A senior Italian scientist has sparked fury by saying in a presentation at Cern, the European nuclear research centre in Geneva, that physics was “invented and built by men, it’s not by invitation”.
Professor Alessandro Strumia, of Pisa University, claimed during a seminar on gender issues in physics that male scientists were being discriminated against because of ideology.
He told the audience, mostly comprising female physicists, that female researchers in Italy tended to benefit from either “free or cheaper university” education, while Oxford University in England “extends exam times for women’s benefit”.
Strumia defended his comments, telling the Guardian that his detractors were “trying to paint me as a monster who discriminates against women” and that his presentation of “facts” was in response to statements made about men discriminating against women.
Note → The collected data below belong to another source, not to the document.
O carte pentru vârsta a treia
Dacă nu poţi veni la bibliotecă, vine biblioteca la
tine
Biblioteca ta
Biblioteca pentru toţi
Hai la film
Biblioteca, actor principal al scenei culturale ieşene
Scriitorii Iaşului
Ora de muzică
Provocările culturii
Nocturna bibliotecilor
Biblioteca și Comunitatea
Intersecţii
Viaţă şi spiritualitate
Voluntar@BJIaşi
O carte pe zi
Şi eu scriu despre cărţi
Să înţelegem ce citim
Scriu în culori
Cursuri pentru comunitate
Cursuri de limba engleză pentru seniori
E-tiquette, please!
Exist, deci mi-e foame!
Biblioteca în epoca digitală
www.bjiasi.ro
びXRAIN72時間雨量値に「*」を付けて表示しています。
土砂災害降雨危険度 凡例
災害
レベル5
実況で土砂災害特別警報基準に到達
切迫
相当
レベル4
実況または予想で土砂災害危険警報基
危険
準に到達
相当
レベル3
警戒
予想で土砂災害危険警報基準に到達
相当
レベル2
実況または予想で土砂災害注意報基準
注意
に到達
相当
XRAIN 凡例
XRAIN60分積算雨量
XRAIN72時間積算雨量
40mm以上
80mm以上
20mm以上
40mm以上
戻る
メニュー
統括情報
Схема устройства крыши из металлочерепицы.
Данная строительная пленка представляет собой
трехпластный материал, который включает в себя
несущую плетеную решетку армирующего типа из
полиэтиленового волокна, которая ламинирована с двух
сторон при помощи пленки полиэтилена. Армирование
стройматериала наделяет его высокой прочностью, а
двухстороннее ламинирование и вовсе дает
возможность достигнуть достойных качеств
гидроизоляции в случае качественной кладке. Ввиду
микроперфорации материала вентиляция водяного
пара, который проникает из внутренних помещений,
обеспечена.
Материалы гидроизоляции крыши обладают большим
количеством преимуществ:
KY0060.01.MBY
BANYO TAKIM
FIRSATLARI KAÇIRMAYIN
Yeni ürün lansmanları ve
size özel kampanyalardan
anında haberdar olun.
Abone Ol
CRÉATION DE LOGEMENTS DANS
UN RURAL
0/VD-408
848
He said datashowed male and female scientists were equally cited in presentations, and that women were favoured when it came to hiring. “This is not the message they wanted [to hear] at this conference,” he said.
Strumia, who regularly works at Cern, also said claims by a participant at the event that the sphere of physics was second only to the military for sexual abuse were “totally absurd”.
He said: “These people are so worried about problems that don’t exist. What I actually said has good purpose. We are not discriminating, women have been helped for years.”
Cern, whose director general is the Italian physicist Fabiola Gianotti, described Strumia’s presentation as “highly offensive” and removed the slides used in his talk from its website.
It said in a statement: “The organisers from Cern and several collaborating universities were not aware of the content of the talk prior to the workshop. Diversity is a strong reality at Cern, and is also one of the core values underpinning our code of conduct. The organisation is fully committed to promoting diversity and equality at all levels.”
Gianotti became the first woman to hold the five-year mandate as director general of Cern in 2016.
Dr Jessica Wade, a physicist from Imperial College London who attended the event, told the BBC that Strumia’s presentation was “really upsetting to those at the workshop”, and his analysis was “simplistic” and drew on ideas that had “long been discredited”.
Strumia claimed he had been overlooked for a role in favour of a woman and that anyone who spoke out was attacked, censored or risked losing their job.
“I like physics and science because everyone can do what they want. I don’t like it when there’s social engineering to decide how many men, women and categories there should be,” he said.